- TASK PROMPT: What you return should be the entries, unchanged, without their pictures.

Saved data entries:

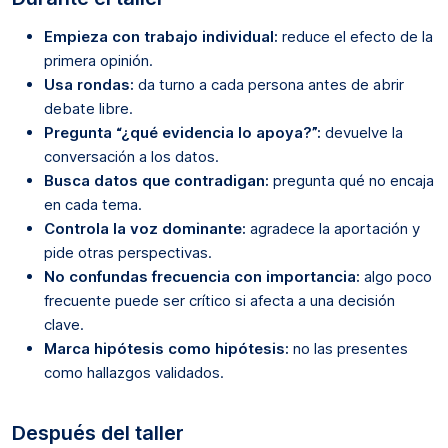
Empieza con trabajo individual:
reduce el efecto de la
primera opinión.
Usa rondas:
da turno a cada persona antes de abrir
debate libre.
Pregunta “¿qué evidencia lo apoya?”:
devuelve la
conversación a los datos.
Busca datos que contradigan:
pregunta qué no encaja
en cada tema.
Controla la voz dominante:
agradece la aportación y
pide otras perspectivas.
No confundas frecuencia con importancia:
algo poco
frecuente puede ser crítico si afecta a una decisión
clave.
Marca hipótesis como hipótesis:
no las presentes
como hallazgos validados.
Después del taller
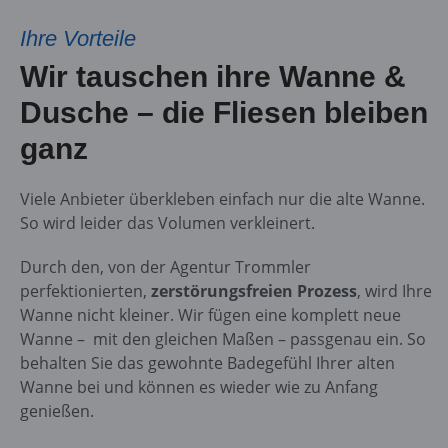
Ihre Vorteile
Wir tauschen ihre Wanne &
Dusche – die Fliesen bleiben
ganz
Viele Anbieter überkleben einfach nur die alte Wanne.
So wird leider das Volumen verkleinert.
Durch den, von der Agentur Trommler
perfektionierten,
zerstörungsfreien Prozess
, wird Ihre
Wanne nicht kleiner. Wir fügen eine komplett neue
Wanne – mit den gleichen Maßen – passgenau ein. So
behalten Sie das gewohnte Badegefühl Ihrer alten
Wanne bei und können es wieder wie zu Anfang
genießen.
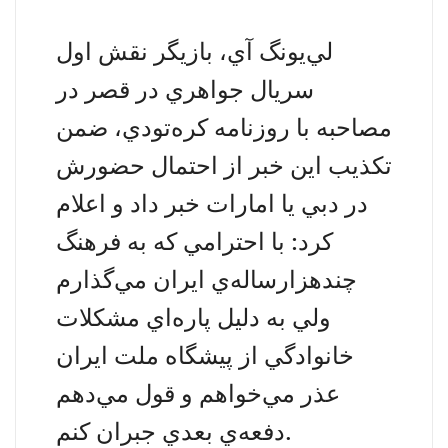
لي‌يونگ آي، بازيگر نقش اول
سريال جواهري در قصر در
مصاحبه با روزنامه كره‌تودي، ضمن
تكذيب اين خبر از احتمال حضورش
در
دبي يا امارات
خبر داد و اعلام
كرد: با احترامي كه به فرهنگ
چندهزارساله‌ي ايران مي‌گذارم
ولي به دليل پاره‌اي مشكلات
خانوادگي از
پيشگاه ملت ايران
عذر مي‌خواهم و قول مي‌دهم
دفعه‌ي بعدي جبران كنم.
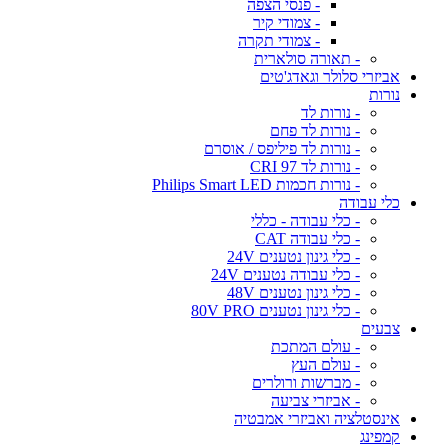
- פנסי הצפה
- צמודי קיר
- צמודי תקרה
- תאורה סולארית
אביזרי סלולר וגאדג'טים
נורות
- נורות לד
- נורות לד פחם
- נורות לד פיליפס / אוסרם
- נורות לד CRI 97
- נורות חכמות Philips Smart LED
כלי עבודה
- כלי עבודה - כללי
- כלי עבודה CAT
- כלי גינון נטענים 24V
- כלי עבודה נטענים 24V
- כלי גינון נטענים 48V
- כלי גינון נטענים 80V PRO
צבעים
- עולם המתכת
- עולם העץ
- מברשות ורולרים
- אביזרי צביעה
אינסטלציה ואביזרי אמבטיה
קמפינג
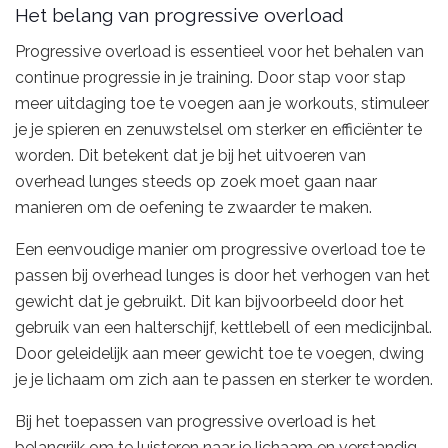
Het belang van progressive overload
Progressive overload is essentieel voor het behalen van
continue progressie in je training. Door stap voor stap
meer uitdaging toe te voegen aan je workouts, stimuleer
je je spieren en zenuwstelsel om sterker en efficiënter te
worden. Dit betekent dat je bij het uitvoeren van
overhead lunges steeds op zoek moet gaan naar
manieren om de oefening te zwaarder te maken.
Een eenvoudige manier om progressive overload toe te
passen bij overhead lunges is door het verhogen van het
gewicht dat je gebruikt. Dit kan bijvoorbeeld door het
gebruik van een halterschijf, kettlebell of een medicijnbal.
Door geleidelijk aan meer gewicht toe te voegen, dwing
je je lichaam om zich aan te passen en sterker te worden.
Bij het toepassen van progressive overload is het
belangrijk om te luisteren naar je lichaam en verstandig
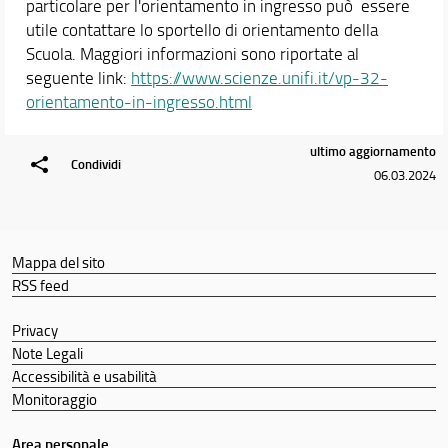
particolare per l'orientamento in ingresso può essere
utile contattare lo sportello di orientamento della
Scuola. Maggiori informazioni sono riportate al
seguente link:
https://www.scienze.unifi.it/vp-32-
orientamento-in-ingresso.html
ultimo aggiornamento
Condividi
06.03.2024
Mappa del sito
RSS feed
Privacy
Note Legali
Accessibilità e usabilità
Monitoraggio
Area personale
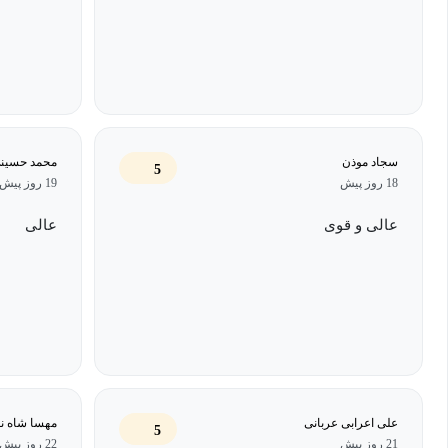
سجاد موذن
محمد حسین
5
18 روز پیش
19 روز پیش
عالی و قوی
عالی
علی اعرابی عربانی
مهسا شاه ن
5
21 روز پیش
22 روز پیش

- RESPONSE AREA:
Empieza con trabajo individual:
reduce el efecto de la
primera opinión.
Usa rondas:
da turno a cada persona antes de abrir
debate libre.
Pregunta “¿qué evidencia lo apoya?”:
devuelve la
conversación a los datos.
Busca datos que contradigan:
pregunta qué no encaja
en cada tema.
Controla la voz dominante:
agradece la aportación y
pide otras perspectivas.
No confundas frecuencia con importancia:
algo poco
frecuente puede ser crítico si afecta a una decisión
clave.
Marca hipótesis como hipótesis:
no las presentes
como hallazgos validados.
Después del taller
Ihre Vorteile
Wir tauschen ihre Wanne &
Dusche – die Fliesen bleiben
ganz
Viele Anbieter überkleben einfach nur die alte Wanne.
So wird leider das Volumen verkleinert.
Durch den, von der Agentur Trommler
perfektionierten,
zerstörungsfreien Prozess
, wird Ihre
Wanne nicht kleiner. Wir fügen eine komplett neue
Wanne – mit den gleichen Maßen – passgenau ein. So
behalten Sie das gewohnte Badegefühl Ihrer alten
Wanne bei und können es wieder wie zu Anfang
genießen.
لي‌يونگ آي، بازيگر نقش اول
سريال جواهري در قصر در
مصاحبه با روزنامه كره‌تودي، ضمن
تكذيب اين خبر از احتمال حضورش
در
دبي يا امارات
خبر داد و اعلام
كرد: با احترامي كه به فرهنگ
چندهزارساله‌ي ايران مي‌گذارم
ولي به دليل پاره‌اي مشكلات
خانوادگي از
پيشگاه ملت ايران
عذر مي‌خواهم و قول مي‌دهم
دفعه‌ي بعدي جبران كنم.
- פנסי הצפה
- צמודי קיר
- צמודי תקרה
- תאורה סולארית
אביזרי סלולר וגאדג'טים
נורות
- נורות לד
- נורות לד פחם
- נורות לד פיליפס / אוסרם
- נורות לד CRI 97
- נורות חכמות Philips Smart LED
כלי עבודה
- כלי עבודה - כללי
- כלי עבודה CAT
- כלי גינון נטענים 24V
- כלי עבודה נטענים 24V
- כלי גינון נטענים 48V
- כלי גינון נטענים 80V PRO
צבעים
- עולם המתכת
- עולם העץ
- מברשות ורולרים
- אביזרי צביעה
אינסטלציה ואביזרי אמבטיה
קמפינג
Het belang van progressive overload
Progressive overload is essentieel voor het behalen van
continue progressie in je training. Door stap voor stap
meer uitdaging toe te voegen aan je workouts, stimuleer
je je spieren en zenuwstelsel om sterker en efficiënter te
worden. Dit betekent dat je bij het uitvoeren van
overhead lunges steeds op zoek moet gaan naar
manieren om de oefening te zwaarder te maken.
Een eenvoudige manier om progressive overload toe te
passen bij overhead lunges is door het verhogen van het
gewicht dat je gebruikt. Dit kan bijvoorbeeld door het
gebruik van een halterschijf, kettlebell of een medicijnbal.
Door geleidelijk aan meer gewicht toe te voegen, dwing
je je lichaam om zich aan te passen en sterker te worden.
Bij het toepassen van progressive overload is het
belangrijk om te luisteren naar je lichaam en verstandig
particolare per l'orientamento in ingresso può essere
utile contattare lo sportello di orientamento della
Scuola. Maggiori informazioni sono riportate al
seguente link:
https://www.scienze.unifi.it/vp-32-
orientamento-in-ingresso.html
ultimo aggiornamento
Condividi
06.03.2024
Mappa del sito
RSS feed
Privacy
Note Legali
Accessibilità e usabilità
Monitoraggio
Area personale
سجاد موذن
محمد حسین
5
18 روز پیش
19 روز پیش
عالی و قوی
عالی
علی اعرابی عربانی
مهسا شاه ن
5
21 روز پیش
22 روز پیش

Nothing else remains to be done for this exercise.